A Legacy Soiled
by run with all of the scissors
Summary: This is my first Warhammer 40k story, based in Descent of Angels...


Zahariel wiped away his tears with his handkerchief, it was approximately thirty minutes since they left that awful religious planet, and left Nemiel behind. Already he had severe separation anxiety from his cousin.

"Oh, how my heart aches for the loss of my young love," Zahariel lamented to himself, "Let thine beautiful drops of youthful innocence, bless his ending and our sorrow."

The Lion looked up from his book, "While we all love and lost," He lightly set the book down, "Stop being such a loser. You're the protagonist. Can you please refrain from devolving to a Shakespearian tragedy because your cousin moved on?"

Zahariel snapped to face The Lion, "Can you refrain from being a dick?

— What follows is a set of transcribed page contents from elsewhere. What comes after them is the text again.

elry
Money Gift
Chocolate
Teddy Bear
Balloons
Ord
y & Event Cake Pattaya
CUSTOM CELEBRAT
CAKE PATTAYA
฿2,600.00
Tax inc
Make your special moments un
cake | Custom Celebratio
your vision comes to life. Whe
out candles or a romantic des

I just lost my cousin! Never again will we have competitions to see who is the superior male. Never again will I give him my speciality massages after we finish training; his body, dripping in sweat, as he whimpers out my name and pleas for more-"

El'Johnson quickly stood up, and raised his hand to silence the fifteen year old boy, "Those are things you don't tell your higher ups."

"Then don't accuse me of being a Shakespearean tragedy, sir." Zahariel crossed his arms, tears welling in emotional waves.

"You're right. I must apologize. Your life is a Shakespearean comedy." The Lion winked, stuck out his tongue, and pointed at Zahariel.

Zahariel was not amused, not even when a Seinfeld laugh track played over the intercoms.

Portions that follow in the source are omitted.